Mass Spectral Character of Fentanyl Analogues.
10.12116/j.issn.1004-5619.2019.02.016
- Author:
Jin YAN
1
;
Zhen Dong HUA
1
;
Wei JIA
1
;
Cui Mei LIU
1
Author Information
1. National Narcotics Laboratory, Drug Intelligence and Forensic Center of Ministry of Public Security, Beijing 100193, China.
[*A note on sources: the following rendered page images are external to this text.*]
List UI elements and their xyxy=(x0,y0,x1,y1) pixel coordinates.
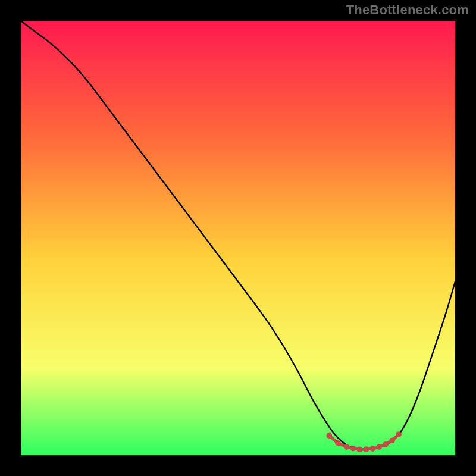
optimal-range-marker xyxy=(350,446,356,452)
watermark-text: TheBottleneck.com xyxy=(346,2,469,18)
optimal-range-marker xyxy=(344,444,350,450)
bottleneck-chart xyxy=(21,21,455,455)
optimal-range-marker xyxy=(383,441,389,447)
optimal-range-marker xyxy=(370,446,376,452)
optimal-range-marker xyxy=(327,433,333,439)
optimal-range-marker xyxy=(364,446,369,452)
optimal-range-marker xyxy=(396,431,402,437)
plot-area xyxy=(21,21,455,455)
optimal-range-marker xyxy=(357,447,363,453)
chart-frame: TheBottleneck.com xyxy=(0,0,476,476)
optimal-range-marker xyxy=(335,440,341,446)
optimal-range-marker xyxy=(389,437,395,443)
optimal-range-marker xyxy=(376,444,382,450)
gradient-background xyxy=(21,21,455,455)
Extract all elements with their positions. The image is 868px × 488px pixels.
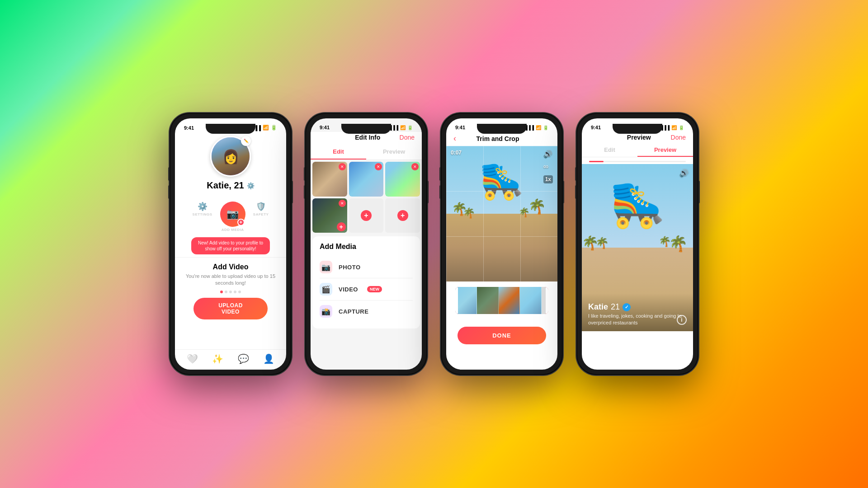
status-icons-3: ▐▐▐ 📶 🔋 xyxy=(524,125,548,130)
loop-icon[interactable]: ∞ xyxy=(543,163,553,171)
timeline-handle-right[interactable] xyxy=(546,287,548,314)
photo-add-4[interactable]: + xyxy=(337,222,346,231)
preview-palm-3: 🌴 xyxy=(669,235,688,253)
time-3: 9:41 xyxy=(455,125,465,130)
add-media-button[interactable]: 📷 + ADD MEDIA xyxy=(220,202,245,232)
trim-header: ‹ Trim and Crop xyxy=(446,132,557,146)
trim-done-button[interactable]: DONE xyxy=(458,327,547,344)
tab-preview-2[interactable]: Preview xyxy=(366,145,422,160)
trim-title: Trim and Crop xyxy=(476,135,519,142)
preview-volume-icon[interactable]: 🔊 xyxy=(679,169,689,177)
tab-profile-icon[interactable]: 👤 xyxy=(263,353,274,364)
avatar-container: 👩 ✏️ xyxy=(210,136,251,177)
media-option-capture[interactable]: 📸 CAPTURE xyxy=(320,300,413,322)
tab-sparkle-icon[interactable]: ✨ xyxy=(212,353,223,364)
preview-profile-overlay: Katie 21 ✓ I like traveling, jokes, cook… xyxy=(582,293,693,331)
photo-grid: ✕ ✕ ✕ ✕ + + + xyxy=(311,160,422,235)
wifi-icon-3: 📶 xyxy=(536,125,541,130)
preview-tabs: Edit Preview xyxy=(582,144,693,157)
photo-delete-4[interactable]: ✕ xyxy=(339,200,346,207)
wifi-icon: 📶 xyxy=(263,125,269,131)
photo-cell-2[interactable]: ✕ xyxy=(349,162,384,197)
profile-header: 👩 ✏️ Katie, 21 ⚙️ xyxy=(175,132,286,196)
gear-icon: ⚙️ xyxy=(198,202,208,211)
photo-delete-1[interactable]: ✕ xyxy=(339,163,346,170)
phone3-screen: 9:41 ▐▐▐ 📶 🔋 ‹ Trim and Crop 🌴 xyxy=(446,118,557,370)
nav-done-2[interactable]: Done xyxy=(400,134,415,141)
video-placeholder: 🌴 🌴 🌴 🌴 🛼 0:07 🔊 ∞ 1x xyxy=(446,146,557,282)
media-option-photo[interactable]: 📷 PHOTO xyxy=(320,256,413,278)
photo-cell-3[interactable]: ✕ xyxy=(385,162,420,197)
add-plus-icon: + xyxy=(237,219,245,226)
photo-delete-3[interactable]: ✕ xyxy=(411,163,419,170)
settings-item[interactable]: ⚙️ SETTINGS xyxy=(193,202,212,232)
settings-gear-icon: ⚙️ xyxy=(247,182,255,189)
photo-icon: 📷 xyxy=(320,261,332,273)
volume-down-button-3 xyxy=(439,185,441,199)
time-2: 9:41 xyxy=(320,125,330,130)
video-timer: 0:07 xyxy=(451,150,462,156)
safety-item[interactable]: 🛡️ SAFETY xyxy=(253,202,269,232)
capture-icon: 📸 xyxy=(320,305,332,318)
power-button-3 xyxy=(563,181,564,203)
add-video-description: You're now able to upload video up to 15… xyxy=(184,273,277,287)
preview-skater: 🛼 xyxy=(609,178,666,231)
preview-tab-edit[interactable]: Edit xyxy=(582,144,637,157)
wifi-icon-2: 📶 xyxy=(400,125,406,130)
phone-4: 9:41 ▐▐▐ 📶 🔋 Preview Done Edit Preview xyxy=(576,113,698,375)
tab-chat-icon[interactable]: 💬 xyxy=(238,353,249,364)
photo-cell-1[interactable]: ✕ xyxy=(312,162,347,197)
volume-down-button-2 xyxy=(304,185,305,199)
volume-up-button-4 xyxy=(575,167,576,181)
photo-symbol: 📷 xyxy=(321,263,330,272)
photo-cell-4[interactable]: ✕ + xyxy=(312,198,347,233)
phone2-screen: 9:41 ▐▐▐ 📶 🔋 Edit Info Done Edit Preview xyxy=(311,118,422,370)
photo-label: PHOTO xyxy=(339,264,361,271)
add-media-sheet: Add Media 📷 PHOTO 🎬 VIDEO NEW xyxy=(312,236,420,328)
preview-done-button[interactable]: Done xyxy=(671,134,686,141)
upload-video-button[interactable]: UPLOAD VIDEO xyxy=(193,298,268,319)
photo-cell-add-1[interactable]: + xyxy=(349,198,384,233)
volume-down-button xyxy=(168,185,170,199)
settings-row: ⚙️ SETTINGS 📷 + ADD MEDIA 🛡️ SAFETY xyxy=(175,198,286,235)
new-badge: NEW xyxy=(367,286,382,292)
preview-progress xyxy=(582,157,693,164)
add-photo-btn-2[interactable]: + xyxy=(397,210,408,221)
nav-header-2: Edit Info Done xyxy=(311,132,422,145)
phone4-screen: 9:41 ▐▐▐ 📶 🔋 Preview Done Edit Preview xyxy=(582,118,693,370)
volume-down-button-4 xyxy=(575,185,576,199)
capture-symbol: 📸 xyxy=(321,307,330,316)
dot-5 xyxy=(238,291,241,293)
dot-1 xyxy=(220,291,223,293)
add-media-sheet-title: Add Media xyxy=(320,243,413,251)
avatar-edit-button[interactable]: ✏️ xyxy=(241,136,251,146)
zoom-label[interactable]: 1x xyxy=(543,175,553,183)
phone-3: 9:41 ▐▐▐ 📶 🔋 ‹ Trim and Crop 🌴 xyxy=(441,113,563,375)
media-option-video[interactable]: 🎬 VIDEO NEW xyxy=(320,278,413,300)
nav-title-2: Edit Info xyxy=(355,134,380,141)
timeline-handle-left[interactable] xyxy=(455,287,458,314)
phones-container: 9:41 ▐▐▐ 📶 🔋 👩 ✏️ Katie, 21 ⚙️ xyxy=(0,0,868,488)
volume-icon[interactable]: 🔊 xyxy=(543,150,553,158)
notch-3 xyxy=(477,124,527,134)
shield-icon: 🛡️ xyxy=(256,202,266,211)
info-button[interactable]: i xyxy=(677,315,687,325)
timeline-strip[interactable] xyxy=(455,287,548,314)
timeline-frame-1 xyxy=(455,287,477,314)
volume-up-button xyxy=(168,167,170,181)
grid-overlay xyxy=(446,146,557,282)
timeline-frame-3 xyxy=(499,287,520,314)
preview-palm-4: 🌴 xyxy=(659,236,671,248)
power-button xyxy=(292,181,293,203)
tab-heart-icon[interactable]: 🤍 xyxy=(187,353,198,364)
preview-title: Preview xyxy=(627,134,651,141)
back-button[interactable]: ‹ xyxy=(453,134,456,143)
profile-name: Katie, 21 ⚙️ xyxy=(207,180,254,191)
video-symbol: 🎬 xyxy=(321,285,330,294)
add-photo-btn-1[interactable]: + xyxy=(361,210,372,221)
preview-tab-preview[interactable]: Preview xyxy=(637,144,693,157)
photo-cell-add-2[interactable]: + xyxy=(385,198,420,233)
tab-edit-2[interactable]: Edit xyxy=(311,145,366,160)
preview-video-frame: 🌴 🌴 🌴 🌴 🛼 🔊 Katie 21 ✓ xyxy=(582,164,693,331)
done-section: DONE xyxy=(446,319,557,352)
- Publication Type:Journal Article
- Keywords:
forensic toxicology;
fentanyl analogues;
gas chromatography-mass spectrometry;
ultra-high performance liquid chromatography-quadrupole time-of-flight-mass spectrometry;
collision induced dissociation;
electron impact ionization
- MeSH:
Chemistry Techniques, Analytical/methods*;
Chromatography, High Pressure Liquid;
Fentanyl/analysis*;
Gas Chromatography-Mass Spectrometry;
Humans;
Mass Spectrometry
- From:
Journal of Forensic Medicine
2019;35(2):216-223
- CountryChina
- Language:English
-
Abstract:
Objective To provide the reference for the identification of unknown fentanyl analogues by studying the characteristic ions and main fragmentation pathways of fentanyl analogues in the modes of collision induced dissociation (CID) and electron ionization (EI). Methods Nine fentanyl analogues (2, 2'-difluorofentanyl, acetyl fentanyl, fentanyl, butyl fentanyl, valeryl fentanyl, acryloyl fentanyl, furan fentanyl, 4-fluorine isobutyl fentanyl, carfentanyl) were selected and analyzed with ultra-high performance liquid chromatography-quadrupole time-of-flight-mass spectrometry (UHPLC-QTOF-MS) and gas chromatography-mass spectrometry (GC-MS). The mass spectrum obtained was analyzed. The CID and EI fragmentation routes of fentanyl analogues were speculated. Results The CID and EI fragmentation pathways were highly similar. In the CID mode, characteristic ions were formed by the carbon-nitrogen bond cleavage between the piperidine ring and the N-phenyl-amide moiety, within the piperidine ring, and between the phenethyl and piperidine ring. While in the EI mode, dissociation of the piperidine ring, as well as cleavage between the piperidine ring and the phenethyl were the main fragmentation pathways. Conclusion This study summarizes the main fragmentation pathways and characteristic ions of fentanyl analogues in the CID and EI modes, which is useful for forensic laboratories to identify and structural analyze fentanyl type new psychoactive substance in practical work.